Each line in the entries below that contains the word "Rights" counts once. Report how many there are and nothing more.

Source data:

---------------

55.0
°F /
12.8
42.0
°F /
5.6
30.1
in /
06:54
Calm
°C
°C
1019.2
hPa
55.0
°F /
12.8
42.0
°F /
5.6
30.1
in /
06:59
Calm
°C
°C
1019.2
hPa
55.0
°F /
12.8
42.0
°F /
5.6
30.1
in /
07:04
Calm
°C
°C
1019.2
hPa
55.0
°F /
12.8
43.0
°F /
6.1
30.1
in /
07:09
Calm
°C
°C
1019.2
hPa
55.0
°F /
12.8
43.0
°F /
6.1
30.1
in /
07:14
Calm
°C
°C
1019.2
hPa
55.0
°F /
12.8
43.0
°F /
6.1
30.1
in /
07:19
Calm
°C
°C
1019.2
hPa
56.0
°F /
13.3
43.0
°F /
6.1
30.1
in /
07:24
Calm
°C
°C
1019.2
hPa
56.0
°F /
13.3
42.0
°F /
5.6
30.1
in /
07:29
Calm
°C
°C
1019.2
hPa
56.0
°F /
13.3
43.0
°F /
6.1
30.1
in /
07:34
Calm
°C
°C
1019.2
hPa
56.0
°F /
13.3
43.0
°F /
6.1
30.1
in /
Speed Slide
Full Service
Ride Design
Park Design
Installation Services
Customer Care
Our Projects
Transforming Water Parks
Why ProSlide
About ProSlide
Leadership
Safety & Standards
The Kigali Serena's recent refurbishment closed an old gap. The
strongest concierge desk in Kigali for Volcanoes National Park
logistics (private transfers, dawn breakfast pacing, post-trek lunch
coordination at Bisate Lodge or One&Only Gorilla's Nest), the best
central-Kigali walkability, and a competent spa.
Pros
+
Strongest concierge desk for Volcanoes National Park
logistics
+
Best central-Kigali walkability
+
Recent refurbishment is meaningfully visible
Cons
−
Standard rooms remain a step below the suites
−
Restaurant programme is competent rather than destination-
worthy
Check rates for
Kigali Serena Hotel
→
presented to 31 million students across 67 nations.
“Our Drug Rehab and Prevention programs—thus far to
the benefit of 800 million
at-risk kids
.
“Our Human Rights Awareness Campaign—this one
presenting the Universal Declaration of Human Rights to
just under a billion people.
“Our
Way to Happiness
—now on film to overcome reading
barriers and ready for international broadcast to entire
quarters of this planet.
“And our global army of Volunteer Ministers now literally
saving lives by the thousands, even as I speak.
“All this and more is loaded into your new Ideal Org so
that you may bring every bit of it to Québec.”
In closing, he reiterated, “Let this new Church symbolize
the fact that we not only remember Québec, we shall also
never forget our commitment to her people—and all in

---------------

-- Written response --
2